Gamble: Okay, so a lot to discuss there. As far as the work Connected Health does with hospitals, is that primarily done within Partners?
Kvedar: We have a wide reach into the industry, but most of the collaborations we have are with pharma and tech right now, companies like Daiichi Sankyo or Hitachi as examples. We’re collaborating with them and others in that same, those two verticals. We haven’t had as much success collaborating with payers or other health systems.
The other challenge with health systems is that if you look around the country at organizations who’ve either successfully done this or tried to do it, they’ve all formed separate entities. UPMC and the Advisory Board got together a few years ago and formed a joint venture, and Stanford spun out Evidation Health. We haven’t done that.
There is a natural tendency for hospital systems to not necessarily want to work directly with other hospital systems in this capacity, whether it’s competitive or because it wasn’t invented here. We haven’t really had those kinds of relationships with other hospitals. So yes, mainly it’s our internal system we work with. Just to remind you, we don’t just have the academic medical centers; we also a handful of community hospitals. We have a rehabilitation hospital network. We have home care. We have a large primary care contingent in the community. There are a lot of different potential internal customers there to work with.
Gamble: In working with those organizations, what are some of the things that Connected Health will do to help increase adoption?
Kvedar: There are multiple facets to that. There’s a strategic set of initiatives that we’ve recently undertaken to uncover and convene innovators around our system. One of them is called the Connected Health Fellows Program. It’s really just a way for people interested in digital health around our system to gather and talk. We have a few meetings a year where we teach a little bit about product development and design, and that seems to be going very well.
Then we have the Connected Health Innovator’s Challenge. It’s like similar programs you’ve heard about where we offer something in return for submission of ideas and proposals. In our case, we’re offering access to our design and software development capabilities. It’s a way, again, of bringing people together.
And that has changed over the years. When I started we were the only act in town, so we didn’t really need to worry about who was in charge and how to coordinate; but nowadays, both AMCs have robust programs. There are lots of innovators doing good work. My job has changed in the sense that I’ve got to try to be glue in an environment where people naturally want to take their own destiny, because in their minds they’re innovators. That’s an example of those two programs.

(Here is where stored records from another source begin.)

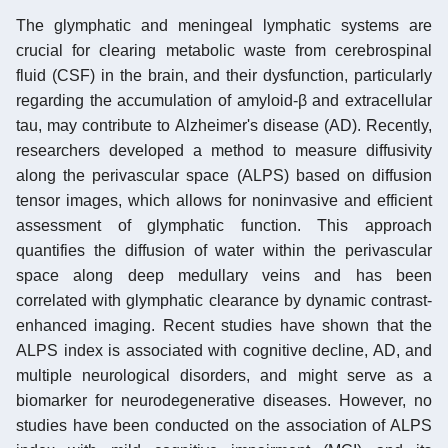
The glymphatic and meningeal lymphatic systems are
crucial for clearing metabolic waste from cerebrospinal
fluid (CSF) in the brain, and their dysfunction, particularly
regarding the accumulation of amyloid-β and extracellular
tau, may contribute to Alzheimer's disease (AD). Recently,
researchers developed a method to measure diffusivity
along the perivascular space (ALPS) based on diffusion
tensor images, which allows for noninvasive and efficient
assessment of glymphatic function. This approach
quantifies the diffusion of water within the perivascular
space along deep medullary veins and has been
correlated with glymphatic clearance by dynamic contrast-
enhanced imaging. Recent studies have shown that the
ALPS index is associated with cognitive decline, AD, and
multiple neurological disorders, and might serve as a
biomarker for neurodegenerative diseases. However, no
studies have been conducted on the association of ALPS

The other thing we do is we work fairly closely with our Population Health Management Team. We consider them an internal customer, and we help them with next generation pop health management solutions that involve connected health. For example, right now we’re spending a lot of energy ramping up home blood pressure monitoring for that subset of patients that are either newly diagnosed or hard to control. That’s where we’re spending a lot of our time. We have options to do more with them and we’re discussing the road map; it would be things like medication adherence or possibly diabetes home monitoring. There are some other things in the pipeline that we’re talking about as well for that next phase, but right now it’s about blood pressure monitoring.
And that links back to the fact that we are an organization that has risk contracts with all of our local payers. We’re an ACO. Massachusetts has just implemented a Medicaid Risk Program, and we’re becoming part of that. So we’ll have risk contracts all the way around. Right now, we have about 600,000 lives, and we’ll have more than that. And because of that, it’s important I mention that Connected Health has two value propositions. One is access and the other is efficiency, and how you view using this set of technologies in the world of shared risk versus a world of fee-for-service is an important differentiator.